• [Given material]
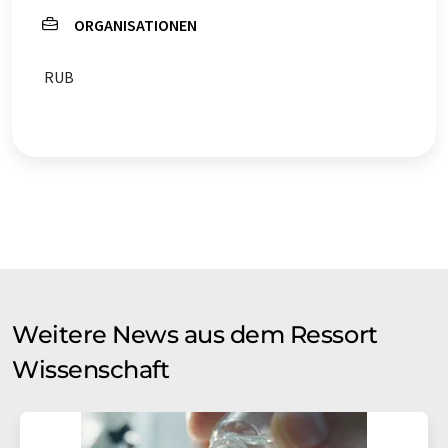
ORGANISATIONEN
RUB
Weitere News aus dem Ressort
Wissenschaft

• [What the exercise asks] In your copy of the material, match every word exactly and include no pictures.

• [Answer section]
ORGANISATIONEN
RUB
Weitere News aus dem Ressort
Wissenschaft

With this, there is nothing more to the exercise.